Over 50 conservation, community, recreation, health, faith and seniors’ groups from across the province came together today to urge the Houston government to move forward in collaboration with the public and Mi’kmaq Rightsholders. At the press conference, the Ecology Action Centre and the Healthy Forest Coalition unveiled a new online map showing more than 30 sites of high conservation value. These are sites on public lands that groups across the province have identified and nominated to the government for assessment and potential protection. Together, these sites would protect approximately 127,864 hectares (1278.64 square kms) of Nova Scotia’s natural heritage. They would also contribute 2.3 per cent towards the legislated 20 per cent target.  

The map can be viewed at www.nspubliclands.ca 

Despite their ecological importance and community support, the community-proposed protected areas are being studiously ignored by the government.  

“We’ve been trying for years to get specific areas of public land protected, but it’s just not happening,” says Nina Newington, President of Save Our Old Forests. “No matter how hard we try, this government refuses to engage with the public.
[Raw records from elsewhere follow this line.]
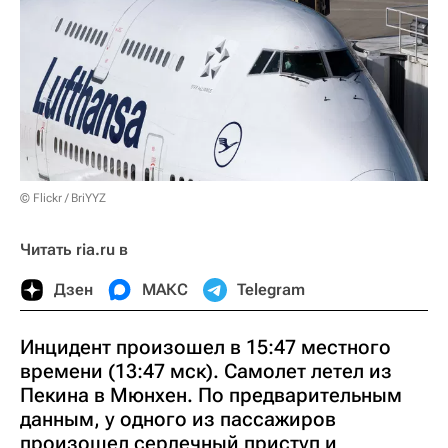
© Flickr / BriYYZ
Читать ria.ru в
Дзен
МАКС
Telegram
Инцидент произошел в 15:47 местного
времени (13:47 мск). Самолет летел из
Пекина в Мюнхен. По предварительным
данным, у одного из пассажиров
произошел сердечный приступ и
The Collaborative Protected Areas Strategy, when it came out in 2023, included the results of a public consultation. People said they wanted “urgent action, a collaborative approach, and a transparent process.” That’s still what we want. What we have gotten instead is a brick wall.” 

A recent poll conducted by Narrative Research and commissioned by the Ecology Action Centre reaffirmed that a strong majority (67 per cent) of Nova Scotians want the government to protect more wilderness, even when weighed against other considerations like resource extraction and industrial use. 

The Canadian Association of Retired Persons, N.S. Chapter, recently surveyed its 8,765 members regarding environmental interests. Eighty-eight per cent of respondents supported the acceleration of the government's efforts to reach the province’s 20 per cent protection target by 2030.  

“Protecting land is a promise from this generation to leave at least some intact nature for future generations,” says Gretchen Fitzgerald, Executive Director of Sierra Club Canada Foundation. “The Houston government needs to honour its commitments, engage with the public and complete Nova Scotia’s Parks and Protected Areas Network.”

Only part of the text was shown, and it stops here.